Dataset records
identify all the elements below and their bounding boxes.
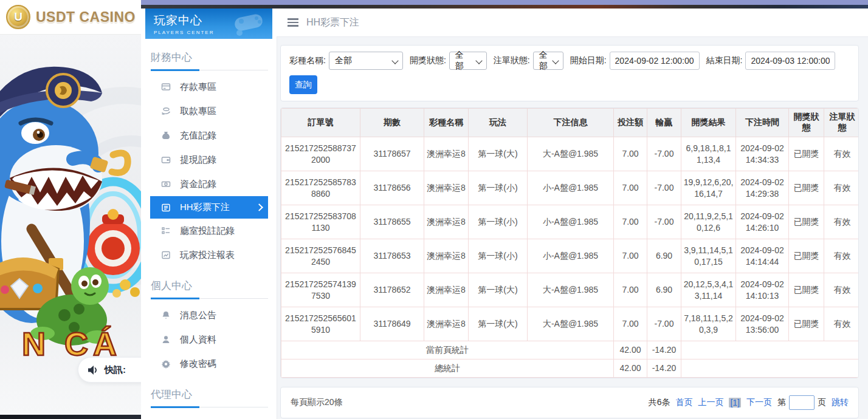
order-status-select[interactable]: 全部	[533, 52, 563, 70]
cell-lottery-name: 澳洲幸运8	[424, 171, 469, 205]
cell-win-loss: -7.00	[647, 137, 681, 171]
speaker-icon	[88, 365, 99, 375]
sidebar-item[interactable]: 個人資料	[150, 327, 268, 352]
section-underline	[151, 298, 268, 299]
next-page-link[interactable]: 下一页	[746, 397, 772, 408]
hamburger-menu-icon[interactable]	[288, 18, 298, 27]
sidebar-item[interactable]: 充值記錄	[150, 123, 268, 148]
cell-lottery-name: 澳洲幸运8	[424, 137, 469, 171]
recharge-record-icon	[161, 131, 171, 140]
cell-draw-result: 7,18,11,1,5,20,3,9	[681, 307, 736, 341]
table-header-row: 訂單號期數彩種名稱玩法下注信息投注額輸贏開獎結果下注時間開獎狀態注單狀態	[281, 109, 859, 137]
profile-person-icon	[161, 335, 171, 344]
cell-play-type: 第一球(大)	[469, 273, 528, 307]
summary-label: 總統計	[281, 359, 614, 378]
lottery-name-select[interactable]: 全部	[329, 52, 403, 70]
sidebar-item[interactable]: 資金記錄	[150, 172, 268, 196]
first-page-link[interactable]: 首页	[675, 397, 692, 408]
cell-draw-result: 19,9,12,6,20,16,14,7	[681, 171, 736, 205]
cell-play-type: 第一球(小)	[469, 205, 528, 239]
order-status-label: 注單狀態:	[494, 55, 530, 66]
summary-empty	[681, 359, 859, 378]
cell-draw-result: 3,9,11,14,5,10,17,15	[681, 239, 736, 273]
sidebar-item[interactable]: 代理規則說明	[150, 412, 268, 419]
cell-bet-info: 大-A盤@1.985	[528, 137, 614, 171]
cell-order-no: 2152172525656015910	[281, 307, 360, 341]
end-date-input[interactable]	[745, 52, 835, 70]
section-title: 個人中心	[151, 279, 268, 293]
cell-win-loss: -7.00	[647, 171, 681, 205]
draw-status-select[interactable]: 全部	[449, 52, 487, 70]
jump-button[interactable]: 跳转	[832, 397, 849, 408]
cell-lottery-name: 澳洲幸运8	[424, 307, 469, 341]
column-header: 輸贏	[647, 109, 681, 137]
cell-period: 31178656	[360, 171, 424, 205]
cell-bet-amount: 7.00	[614, 273, 647, 307]
cell-bet-amount: 7.00	[614, 205, 647, 239]
cell-order-status: 有效	[824, 273, 859, 307]
column-header: 下注時間	[736, 109, 789, 137]
top-banner-strips	[141, 0, 868, 9]
cell-draw-status: 已開獎	[789, 273, 824, 307]
brand-logo[interactable]: U USDT CASINO	[0, 0, 141, 35]
cell-order-no: 2152172525768452450	[281, 239, 360, 273]
sidebar-item[interactable]: 廳室投註記錄	[150, 219, 268, 243]
current-page: [1]	[729, 398, 741, 407]
cell-win-loss: 6.90	[647, 239, 681, 273]
cell-lottery-name: 澳洲幸运8	[424, 273, 469, 307]
cell-lottery-name: 澳洲幸运8	[424, 205, 469, 239]
withdraw-record-icon	[161, 155, 171, 165]
table-row: 215217252588737200031178657澳洲幸运8第一球(大)大-…	[281, 137, 859, 171]
page-size-text: 每頁顯示20條	[291, 397, 343, 408]
sidebar-item-label: 個人資料	[180, 334, 216, 346]
sidebar-item-label: 消息公告	[180, 310, 216, 321]
sidebar-item[interactable]: 消息公告	[150, 303, 268, 327]
table-row: 215217252585783886031178656澳洲幸运8第一球(小)小-…	[281, 171, 859, 205]
sidebar: 玩家中心 PLAYERS CENTER 財務中心存款專區取款專區充值記錄提現記錄…	[141, 9, 277, 419]
sidebar-item-label: 提現記錄	[180, 154, 216, 166]
summary-win-loss-total: -14.20	[647, 341, 681, 359]
news-ticker[interactable]: 快訊:	[78, 357, 141, 383]
section-underline	[151, 406, 268, 408]
lottery-bet-icon	[161, 203, 171, 213]
start-date-input[interactable]	[610, 52, 700, 70]
cell-bet-amount: 7.00	[614, 239, 647, 273]
cell-bet-time: 2024-09-02 14:10:13	[736, 273, 789, 307]
cell-bet-time: 2024-09-02 14:26:10	[736, 205, 789, 239]
withdraw-hand-icon	[161, 106, 171, 116]
cell-bet-amount: 7.00	[614, 171, 647, 205]
brand-name: USDT CASINO	[36, 9, 136, 26]
cell-bet-info: 大-A盤@1.985	[528, 307, 614, 341]
cell-period: 31178655	[360, 205, 424, 239]
sidebar-item[interactable]: HH彩票下注	[150, 196, 268, 219]
sidebar-item[interactable]: 修改密碼	[150, 352, 268, 376]
cell-bet-time: 2024-09-02 14:34:33	[736, 137, 789, 171]
sidebar-item[interactable]: 存款專區	[150, 75, 268, 99]
left-promo-region: U USDT CASINO	[0, 0, 141, 419]
sidebar-item[interactable]: 提現記錄	[150, 148, 268, 172]
sidebar-item[interactable]: 玩家投注報表	[150, 243, 268, 267]
cell-period: 31178653	[360, 239, 424, 273]
announcement-bell-icon	[161, 310, 171, 320]
sidebar-item-label: HH彩票下注	[180, 202, 230, 213]
cell-draw-status: 已開獎	[789, 137, 824, 171]
sidebar-item[interactable]: 取款專區	[150, 99, 268, 123]
summary-empty	[681, 341, 859, 359]
sidebar-header: 玩家中心 PLAYERS CENTER	[145, 9, 272, 39]
query-button[interactable]: 查詢	[289, 75, 317, 94]
total-count: 共6条	[649, 397, 670, 408]
cell-draw-status: 已開獎	[789, 205, 824, 239]
column-header: 期數	[360, 109, 424, 137]
cell-period: 31178652	[360, 273, 424, 307]
sidebar-item-label: 修改密碼	[180, 358, 216, 370]
column-header: 彩種名稱	[424, 109, 469, 137]
summary-label: 當前頁統計	[281, 341, 614, 359]
table-row: 215217252565601591031178649澳洲幸运8第一球(大)大-…	[281, 307, 859, 341]
page-jump-input[interactable]	[789, 395, 815, 410]
gamepad-icon	[231, 12, 266, 36]
sidebar-item-label: 充值記錄	[180, 130, 216, 141]
main-header: HH彩票下注	[277, 9, 868, 37]
prev-page-link[interactable]: 上一页	[698, 397, 723, 408]
column-header: 玩法	[469, 109, 528, 137]
cell-order-no: 2152172525741397530	[281, 273, 360, 307]
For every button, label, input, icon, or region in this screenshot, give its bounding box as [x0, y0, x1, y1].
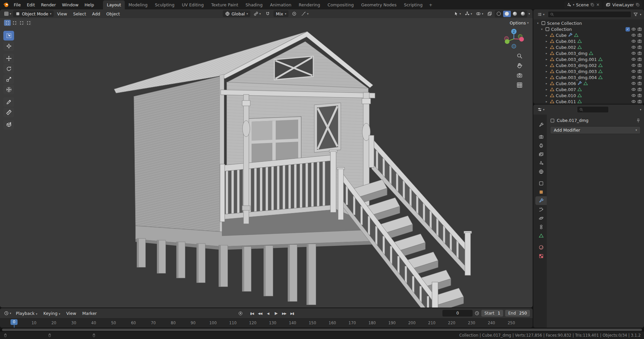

▸ **WORK REQUIRED**: Each entry should be repeated exactly as it appears; the pictures stay out.

▸ **RESPONSE**:
identify all the elements below and their bounding boxes.
order-status-select[interactable]: 全部	[533, 52, 563, 70]
cell-lottery-name: 澳洲幸运8	[424, 171, 469, 205]
cell-win-loss: -7.00	[647, 137, 681, 171]
speaker-icon	[88, 365, 99, 375]
sidebar-item[interactable]: 個人資料	[150, 327, 268, 352]
section-underline	[151, 298, 268, 299]
next-page-link[interactable]: 下一页	[746, 397, 772, 408]
hamburger-menu-icon[interactable]	[288, 18, 298, 27]
sidebar-item[interactable]: 充值記錄	[150, 123, 268, 148]
cell-lottery-name: 澳洲幸运8	[424, 137, 469, 171]
recharge-record-icon	[161, 131, 171, 140]
cell-draw-result: 7,18,11,1,5,20,3,9	[681, 307, 736, 341]
table-header-row: 訂單號期數彩種名稱玩法下注信息投注額輸贏開獎結果下注時間開獎狀態注單狀態	[281, 109, 859, 137]
profile-person-icon	[161, 335, 171, 344]
cell-play-type: 第一球(大)	[469, 273, 528, 307]
summary-label: 總統計	[281, 359, 614, 378]
lottery-name-select[interactable]: 全部	[329, 52, 403, 70]
sidebar-item[interactable]: 資金記錄	[150, 172, 268, 196]
first-page-link[interactable]: 首页	[675, 397, 692, 408]
cell-draw-result: 19,9,12,6,20,16,14,7	[681, 171, 736, 205]
cell-play-type: 第一球(小)	[469, 205, 528, 239]
order-status-label: 注單狀態:	[494, 55, 530, 66]
summary-empty	[681, 359, 859, 378]
cell-draw-result: 3,9,11,14,5,10,17,15	[681, 239, 736, 273]
sidebar-item[interactable]: 代理規則說明	[150, 412, 268, 419]
cell-bet-info: 大-A盤@1.985	[528, 137, 614, 171]
cell-order-no: 2152172525656015910	[281, 307, 360, 341]
end-date-input[interactable]	[745, 52, 835, 70]
section-title: 個人中心	[151, 279, 268, 293]
cell-win-loss: -7.00	[647, 171, 681, 205]
draw-status-select[interactable]: 全部	[449, 52, 487, 70]
jump-button[interactable]: 跳转	[832, 397, 849, 408]
cell-lottery-name: 澳洲幸运8	[424, 307, 469, 341]
column-header: 輸贏	[647, 109, 681, 137]
cell-period: 31178656	[360, 171, 424, 205]
cell-bet-amount: 7.00	[614, 273, 647, 307]
cell-bet-amount: 7.00	[614, 205, 647, 239]
cell-order-status: 有效	[824, 273, 859, 307]
column-header: 下注時間	[736, 109, 789, 137]
top-banner-strips	[141, 0, 868, 9]
cell-draw-status: 已開獎	[789, 273, 824, 307]
brand-logo[interactable]: U USDT CASINO	[0, 0, 141, 35]
cell-order-no: 2152172525768452450	[281, 239, 360, 273]
sidebar-item[interactable]: 廳室投註記錄	[150, 219, 268, 243]
current-page: [1]	[729, 398, 741, 407]
cell-win-loss: 6.90	[647, 239, 681, 273]
cell-lottery-name: 澳洲幸运8	[424, 273, 469, 307]
cell-lottery-name: 澳洲幸运8	[424, 205, 469, 239]
withdraw-record-icon	[161, 155, 171, 165]
table-row: 215217252588737200031178657澳洲幸运8第一球(大)大-…	[281, 137, 859, 171]
page-size-text: 每頁顯示20條	[291, 397, 343, 408]
sidebar-item-label: 個人資料	[180, 334, 216, 346]
sidebar-item-label: 消息公告	[180, 310, 216, 321]
sidebar-item[interactable]: 消息公告	[150, 303, 268, 327]
table-row: 215217252585783886031178656澳洲幸运8第一球(小)小-…	[281, 171, 859, 205]
sidebar: 玩家中心 PLAYERS CENTER 財務中心存款專區取款專區充值記錄提現記錄…	[141, 9, 277, 419]
sidebar-item-label: 提現記錄	[180, 154, 216, 166]
summary-win-loss-total: -14.20	[647, 341, 681, 359]
news-ticker[interactable]: 快訊:	[78, 357, 141, 383]
section-underline	[151, 406, 268, 408]
lottery-bet-icon	[161, 203, 171, 213]
start-date-input[interactable]	[610, 52, 700, 70]
cell-bet-amount: 7.00	[614, 239, 647, 273]
cell-bet-time: 2024-09-02 14:10:13	[736, 273, 789, 307]
cell-bet-time: 2024-09-02 14:26:10	[736, 205, 789, 239]
withdraw-hand-icon	[161, 106, 171, 116]
cell-bet-amount: 7.00	[614, 171, 647, 205]
brand-name: USDT CASINO	[36, 9, 136, 26]
cell-bet-info: 大-A盤@1.985	[528, 307, 614, 341]
cell-period: 31178655	[360, 205, 424, 239]
sidebar-item[interactable]: HH彩票下注	[150, 196, 268, 219]
sidebar-item[interactable]: 修改密碼	[150, 352, 268, 376]
cell-bet-time: 2024-09-02 14:34:33	[736, 137, 789, 171]
sidebar-item[interactable]: 存款專區	[150, 75, 268, 99]
left-promo-region: U USDT CASINO	[0, 0, 141, 419]
sidebar-item[interactable]: 提現記錄	[150, 148, 268, 172]
sidebar-item[interactable]: 玩家投注報表	[150, 243, 268, 267]
cell-period: 31178653	[360, 239, 424, 273]
announcement-bell-icon	[161, 310, 171, 320]
sidebar-item-label: HH彩票下注	[180, 202, 230, 213]
cell-draw-status: 已開獎	[789, 137, 824, 171]
sidebar-item[interactable]: 取款專區	[150, 99, 268, 123]
summary-empty	[681, 341, 859, 359]
sidebar-header: 玩家中心 PLAYERS CENTER	[145, 9, 272, 39]
query-button[interactable]: 查詢	[289, 75, 317, 94]
total-count: 共6条	[649, 397, 670, 408]
cell-draw-status: 已開獎	[789, 205, 824, 239]
column-header: 期數	[360, 109, 424, 137]
cell-period: 31178652	[360, 273, 424, 307]
sidebar-item-label: 修改密碼	[180, 358, 216, 370]
column-header: 彩種名稱	[424, 109, 469, 137]
summary-label: 當前頁統計	[281, 341, 614, 359]
table-row: 215217252565601591031178649澳洲幸运8第一球(大)大-…	[281, 307, 859, 341]
page-jump-input[interactable]	[789, 395, 815, 410]
gamepad-icon	[231, 12, 266, 36]
sidebar-item-label: 充值記錄	[180, 130, 216, 141]
main-header: HH彩票下注	[277, 9, 868, 37]
prev-page-link[interactable]: 上一页	[698, 397, 723, 408]
column-header: 玩法	[469, 109, 528, 137]
cell-order-no: 2152172525741397530	[281, 273, 360, 307]
For every button, label, input, icon, or region in this screenshot, give its bounding box as [x0, y0, x1, y1].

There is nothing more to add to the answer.